Work task ▸
Find how many lines in the material below hold the word "Login". Reply with that figure alone.

Raw data ▸
++++++++
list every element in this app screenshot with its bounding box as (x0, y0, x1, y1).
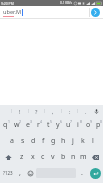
button[interactable]: Go (89, 6, 101, 18)
button[interactable]: . (77, 165, 87, 181)
button[interactable]: . (77, 105, 94, 117)
staticText: ?123 (3, 170, 13, 176)
staticText: 4 (40, 119, 42, 124)
staticText: d (31, 136, 36, 146)
button[interactable]: ! (11, 105, 28, 117)
staticText: x (31, 152, 35, 162)
button[interactable]: l (88, 133, 98, 149)
button[interactable]: 0 (93, 117, 103, 133)
button[interactable]: 7 (63, 117, 73, 133)
staticText: m (80, 152, 87, 162)
button[interactable]: Backspace (88, 149, 103, 165)
staticText: y (56, 120, 60, 130)
staticText: 0 (100, 119, 102, 124)
button[interactable]: 9 (83, 117, 93, 133)
staticText: , (19, 168, 21, 178)
staticText: 9 (90, 119, 92, 124)
button[interactable]: 5 (43, 117, 53, 133)
button[interactable]: d (28, 133, 38, 149)
button[interactable]: 3 (22, 117, 33, 133)
staticText: ! (19, 108, 21, 115)
staticText: 3 (30, 119, 32, 124)
button[interactable]: n (68, 149, 78, 165)
staticText: a (10, 136, 14, 146)
button[interactable]: , (44, 105, 61, 117)
staticText: p (96, 120, 101, 130)
button[interactable]: x (27, 149, 38, 165)
staticText: uber.M (3, 8, 22, 16)
staticText: . (81, 168, 83, 178)
staticText: 7 (70, 119, 72, 124)
staticText: s (21, 136, 25, 146)
button[interactable]: f (38, 133, 48, 149)
button[interactable]: , (15, 165, 25, 181)
button[interactable]: ?123 (0, 165, 15, 181)
staticText: f (42, 136, 45, 146)
button[interactable]: v (48, 149, 58, 165)
staticText: z (20, 152, 24, 162)
staticText: 6 (60, 119, 62, 124)
button[interactable]: Shift (0, 149, 16, 165)
staticText: q (3, 120, 8, 130)
button[interactable]: 4 (33, 117, 43, 133)
button[interactable]: g (48, 133, 58, 149)
button[interactable]: b (58, 149, 68, 165)
staticText: 2 (19, 119, 21, 124)
staticText: g (51, 136, 56, 146)
button[interactable]: a (6, 133, 17, 149)
button[interactable] (0, 105, 12, 117)
button[interactable]: k (78, 133, 88, 149)
staticText: h (61, 136, 66, 146)
button[interactable]: Enter (87, 165, 103, 181)
button[interactable]: 2 (11, 117, 22, 133)
staticText: u (66, 120, 71, 130)
staticText: i (77, 120, 79, 130)
button[interactable]: m (78, 149, 88, 165)
button[interactable]: 1 (0, 117, 11, 133)
staticText: w (14, 120, 20, 130)
button[interactable]: c (38, 149, 48, 165)
button[interactable]: Voice input (89, 105, 103, 117)
button[interactable]: ? (28, 105, 45, 117)
button[interactable]: h (58, 133, 68, 149)
staticText: 0.1 KB/s (60, 1, 73, 5)
button[interactable]: Emoji (25, 165, 35, 181)
staticText: n (71, 152, 76, 162)
staticText: l (92, 136, 94, 146)
button[interactable]: uber.M (0, 6, 86, 18)
staticText: e (26, 120, 30, 130)
button[interactable]: 6 (53, 117, 63, 133)
staticText: t (47, 120, 50, 130)
button[interactable]: : (61, 105, 78, 117)
staticText: 8 (80, 119, 82, 124)
staticText: 5 (50, 119, 52, 124)
staticText: b (61, 152, 66, 162)
button[interactable]: s (17, 133, 28, 149)
staticText: k (81, 136, 85, 146)
staticText: c (41, 152, 45, 162)
button[interactable]: 8 (73, 117, 83, 133)
staticText: . (85, 108, 87, 115)
button[interactable]: z (16, 149, 27, 165)
button[interactable]: j (68, 133, 78, 149)
staticText: : (69, 108, 71, 115)
staticText: 1 (8, 119, 10, 124)
staticText: 9:20 PM (1, 1, 14, 6)
staticText: j (72, 136, 74, 146)
staticText: v (51, 152, 55, 162)
staticText: o (86, 120, 91, 130)
staticText: r (37, 120, 40, 130)
staticText: ? (35, 108, 38, 115)
staticText: , (52, 108, 54, 115)
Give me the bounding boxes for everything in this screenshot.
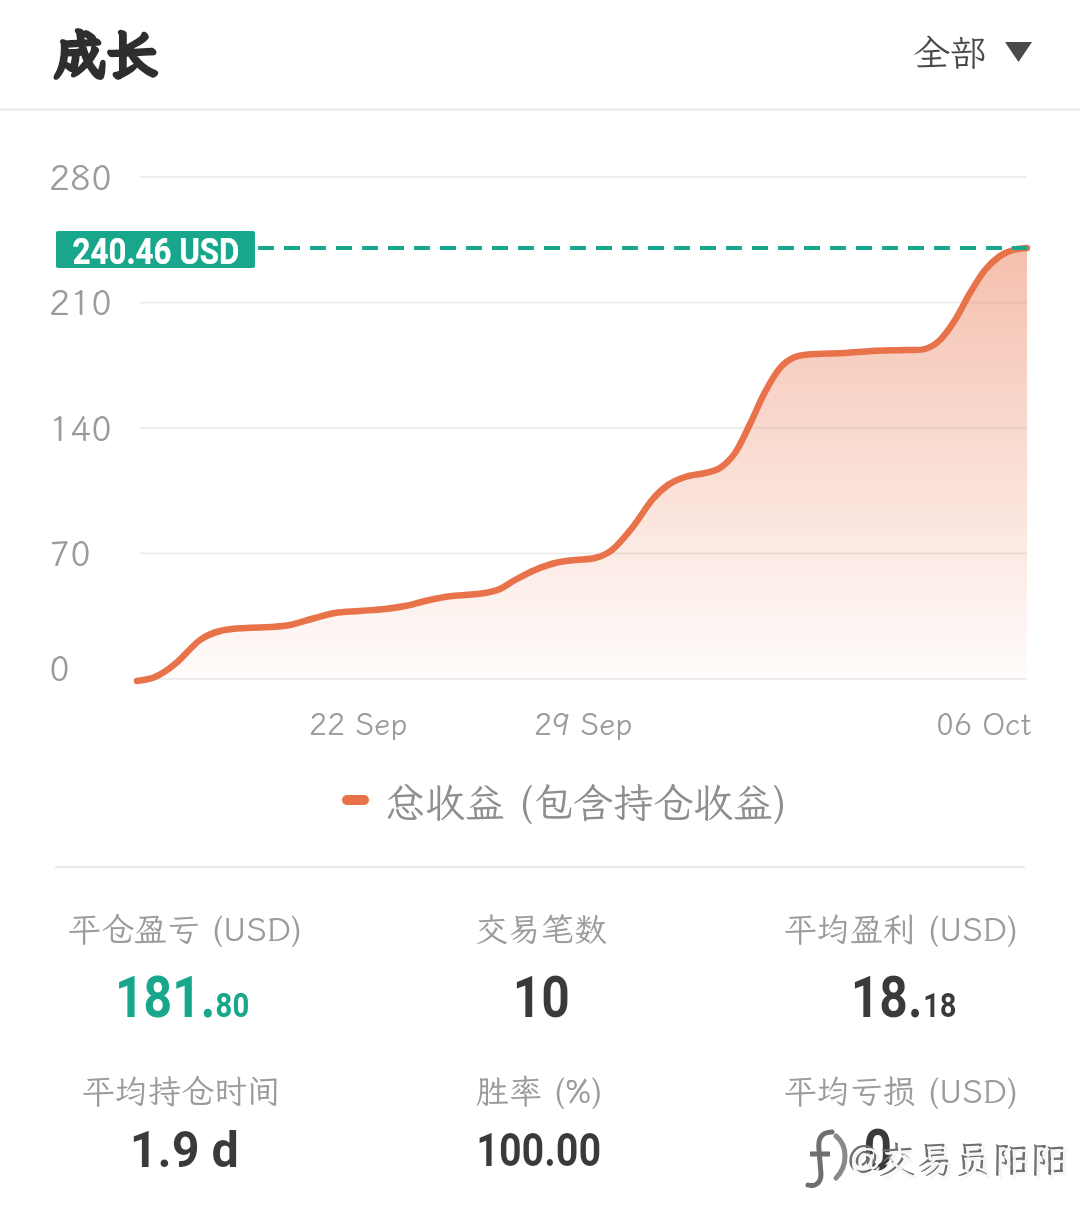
staticText: 平均盈利 (USD) — [784, 907, 1019, 950]
staticText: 181. — [115, 963, 216, 1031]
staticText: 成长 — [54, 19, 159, 87]
staticText: 18. — [851, 963, 923, 1031]
staticText: 1.9 d — [130, 1121, 239, 1180]
staticText: 140 — [49, 405, 113, 451]
staticText: 总收益 (包含持仓收益) — [385, 776, 787, 828]
staticText: 交易笔数 — [475, 907, 607, 950]
staticText: 100.00 — [476, 1123, 602, 1177]
staticText: @交易员阳阳 — [848, 1134, 1068, 1184]
staticText: 0 — [49, 645, 71, 691]
staticText: 280 — [49, 154, 113, 200]
staticText: 18 — [923, 985, 957, 1025]
staticText: 平均亏损 (USD) — [784, 1069, 1019, 1112]
staticText: 胜率 (%) — [476, 1069, 604, 1112]
staticText: 平均持仓时间 — [82, 1069, 280, 1112]
staticText: 平仓盈亏 (USD) — [68, 907, 303, 950]
staticText: 80 — [216, 985, 250, 1025]
staticText: 210 — [49, 279, 113, 325]
staticText: 全部 — [913, 28, 987, 77]
staticText: 成长 — [54, 19, 159, 87]
button[interactable]: 全部 — [895, 24, 1045, 80]
staticText: 29 Sep — [534, 704, 633, 744]
staticText: 0 — [863, 1116, 893, 1184]
staticText: 06 Oct — [936, 704, 1032, 744]
staticText: 70 — [49, 530, 92, 576]
staticText: 10 — [513, 963, 570, 1031]
staticText: @交易员阳阳 — [851, 1137, 1071, 1187]
staticText: 22 Sep — [309, 704, 408, 744]
staticText: 240.46 USD — [72, 231, 240, 268]
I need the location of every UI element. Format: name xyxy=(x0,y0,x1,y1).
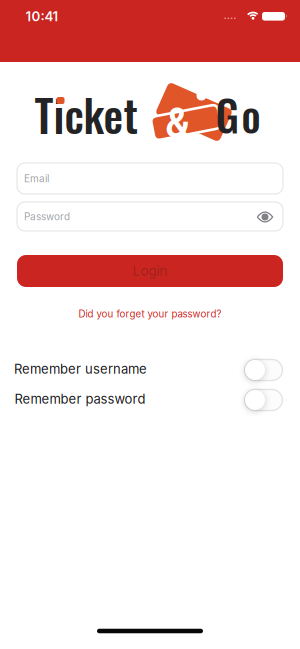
button[interactable]: Login xyxy=(17,255,283,287)
staticText: Login xyxy=(132,263,168,279)
staticText: Ticket xyxy=(34,81,138,147)
staticText: Did you forget your password? xyxy=(78,308,222,320)
staticText: 10:41 xyxy=(26,8,58,24)
button[interactable]: Did you forget your password? xyxy=(78,308,222,320)
button[interactable]: Password xyxy=(17,202,283,231)
staticText: Remember username xyxy=(14,361,147,377)
button[interactable]: Email xyxy=(17,163,283,194)
button[interactable]: Remember password xyxy=(244,390,282,410)
staticText: Email xyxy=(24,172,49,185)
staticText: & xyxy=(165,93,190,150)
button[interactable]: Remember username xyxy=(244,360,282,380)
staticText: Go xyxy=(216,83,260,146)
button[interactable]: Show password xyxy=(256,211,274,223)
staticText: Remember password xyxy=(14,391,146,407)
staticText: Password xyxy=(24,210,70,223)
++++++++
Answer box ▸
2